▶ _TASK ITEM_:
Where does the word "Sonic" show up in the data? Please find each such line and copy it.

----- RECORDED DATA

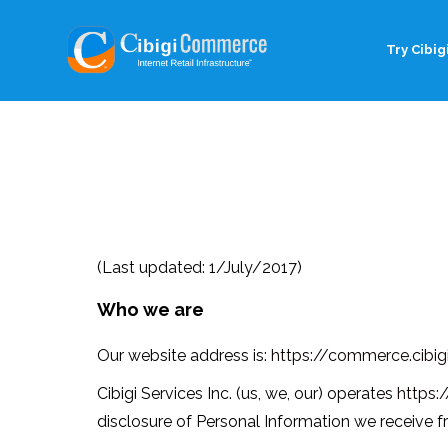
Try Cibigi
(Last updated: 1/July/2017)
Who we are
Our website address is:
https://commerce.cibigi
Cibigi Services Inc. (us, we, our) operates
https:
disclosure of Personal Information we receive f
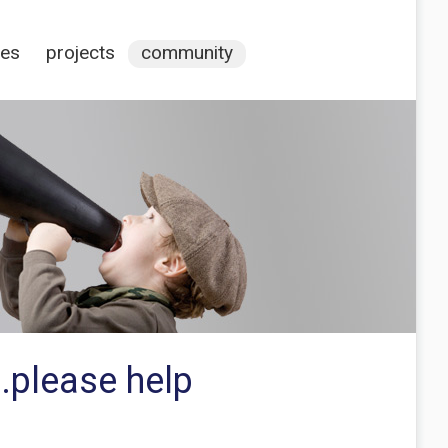
ces
projects
community
.please help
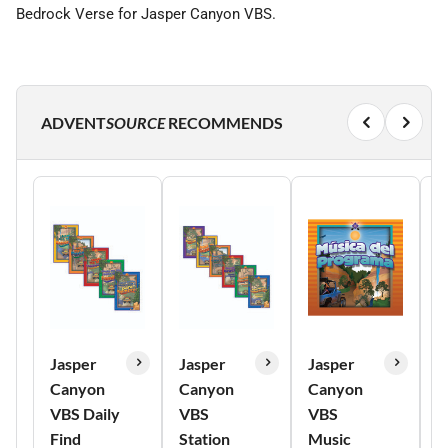
Bedrock Verse for Jasper Canyon VBS.
ADVENT
SOURCE
RECOMMENDS
Jasper
Jasper
Jasper
J
Canyon
Canyon
Canyon
C
VBS Daily
VBS
VBS
P
Find
Station
Music
P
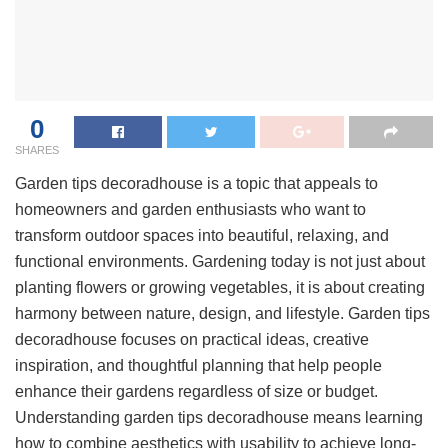
0
SHARES
Garden tips decoradhouse is a topic that appeals to
homeowners and garden enthusiasts who want to
transform outdoor spaces into beautiful, relaxing, and
functional environments. Gardening today is not just about
planting flowers or growing vegetables, it is about creating
harmony between nature, design, and lifestyle. Garden tips
decoradhouse focuses on practical ideas, creative
inspiration, and thoughtful planning that help people
enhance their gardens regardless of size or budget.
Understanding garden tips decoradhouse means learning
how to combine aesthetics with usability to achieve long-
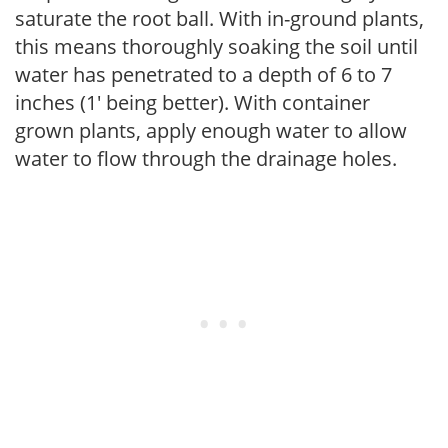
saturate the root ball. With in-ground plants,
this means thoroughly soaking the soil until
water has penetrated to a depth of 6 to 7
inches (1' being better). With container
grown plants, apply enough water to allow
water to flow through the drainage holes.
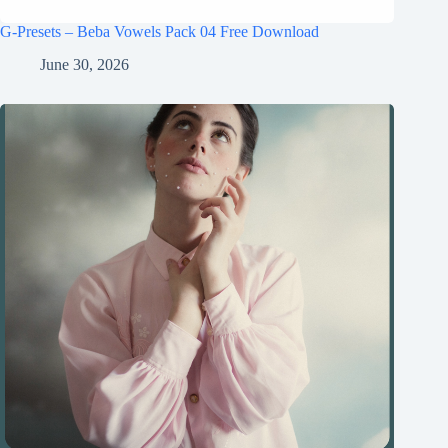
G-Presets – Beba Vowels Pack 04 Free Download
June 30, 2026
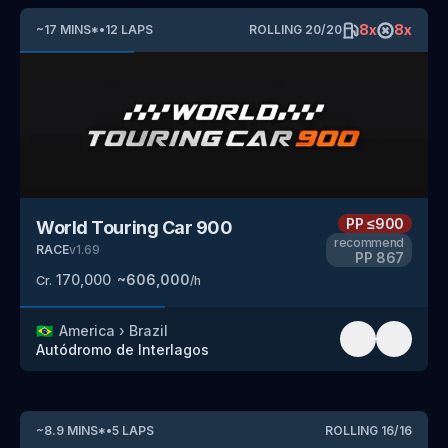
8
x
8
x
~
17
MINS
*
•
12
LAPS
ROLLING
20
/
20
PP
≤900
World Touring Car 900
recommend
RACE
v
1.69
PP
867
170,000
~
606,000
Cr.
/h
🇧🇷
America
›
Brazil
Autódromo de Interlagos
~
8.9
MINS
*
•
5
LAPS
ROLLING
16
/
16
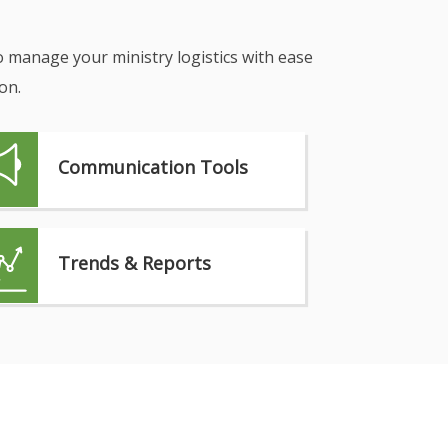
o manage your ministry logistics with ease
on.
Communication Tools
Trends & Reports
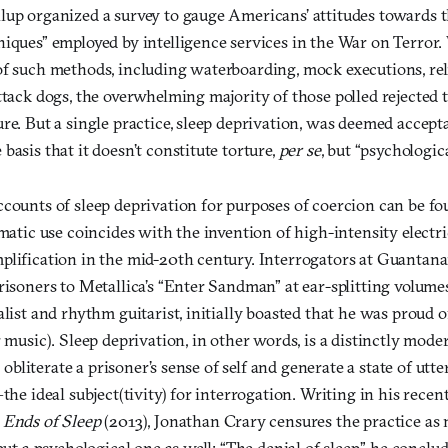
lup organized a survey to gauge Americans’ attitudes towards 
niques” employed by intelligence services in the War on Terror
of such methods, including waterboarding, mock executions, reli
ttack dogs, the overwhelming majority of those polled rejected
re. But a single practice, sleep deprivation, was deemed acceptab
basis that it doesn’t constitute torture,
per se
, but “psychologic
counts of sleep deprivation for purposes of coercion can be fo
ematic use coincides with the invention of high-intensity electri
plification in the mid-20th century. Interrogators at Guanta
risoners to Metallica’s “Enter Sandman” at ear-splitting volumes
alist and rhythm guitarist, initially boasted that he was proud of
r music). Sleep deprivation, in other words, is a distinctly mode
to obliterate a prisoner’s sense of self and generate a state of utt
—the ideal subject(tivity) for interrogation. Writing in his rece
 Ends of Sleep
(2013), Jonathan Crary censures the practice as 
but a psychological one as well: “The denial of sleep,” he conclude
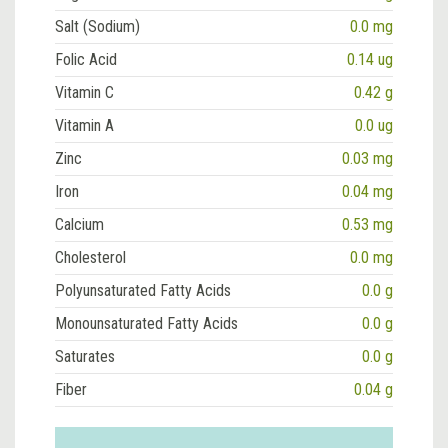
Salt (Sodium)
0.0 mg
Folic Acid
0.14 ug
Vitamin C
0.42 g
Vitamin A
0.0 ug
Zinc
0.03 mg
Iron
0.04 mg
Calcium
0.53 mg
Cholesterol
0.0 mg
Polyunsaturated Fatty Acids
0.0 g
Monounsaturated Fatty Acids
0.0 g
Saturates
0.0 g
Fiber
0.04 g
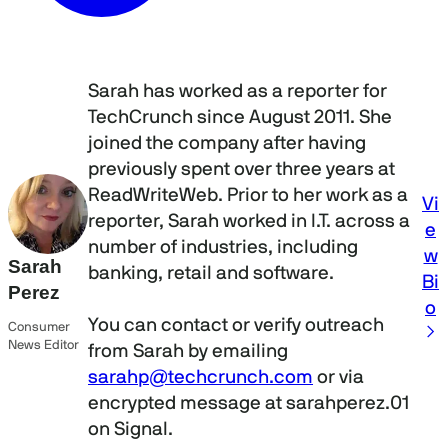
Sarah has worked as a reporter for
TechCrunch since August 2011. She
joined the company after having
previously spent over three years at
ReadWriteWeb. Prior to her work as a
Vi
reporter, Sarah worked in I.T. across a
e
number of industries, including
w
Sarah
banking, retail and software.
Bi
Perez
o
You can contact or verify outreach
Consumer
News Editor
from Sarah by emailing
sarahp@techcrunch.com
or via
encrypted message at sarahperez.01
on Signal.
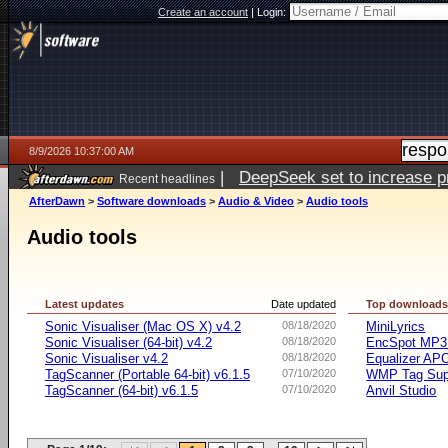
Create an account
|
Login:
8/9/2026 10:37:00 AM
|
DeepSeek set to increase pri
Recent headlines
AfterDawn
>
Software downloads
>
Audio & Video
>
Audio tools
Audio tools
Latest updates
Date updated
Top download
Sonic Visualiser (Mac OS X) v4.2
08/18/2020
MiniLyrics
Sonic Visualiser (64-bit) v4.2
08/18/2020
EncSpot MP3 
Sonic Visualiser v4.2
08/18/2020
Equalizer APO
TagScanner (Portable 64-bit) v6.1.5
07/10/2020
WMP Tag Supp
TagScanner (64-bit) v6.1.5
07/10/2020
Anvil Studio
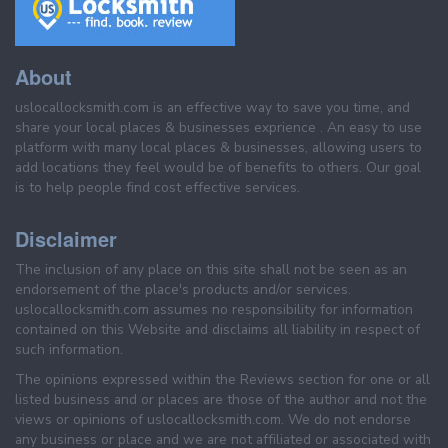
About
uslocallocksmith.com is an effective way to save you time, and
share your local places & businesses exprience . An easy to use
platform with many local places & businesses, allowing users to
add locations they feel would be of benefits to others. Our goal
is to help people find cost effective services.
Disclaimer
The inclusion of any place on this site shall not be seen as an
endorsement of the place's products and/or services.
uslocallocksmith.com assumes no responsibility for information
contained on this Website and disclaims all liability in respect of
such information.
The opinions expressed within the Reviews section for one or all
listed business and or places are those of the author and not the
views or opinions of uslocallocksmith.com. We do not endorse
any business or place and we are not affiliated or associated with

----------

▶ _EXERCISE RESULT_:
Sonic Visualiser (Mac OS X) v4.2
Sonic Visualiser (64-bit) v4.2
Sonic Visualiser v4.2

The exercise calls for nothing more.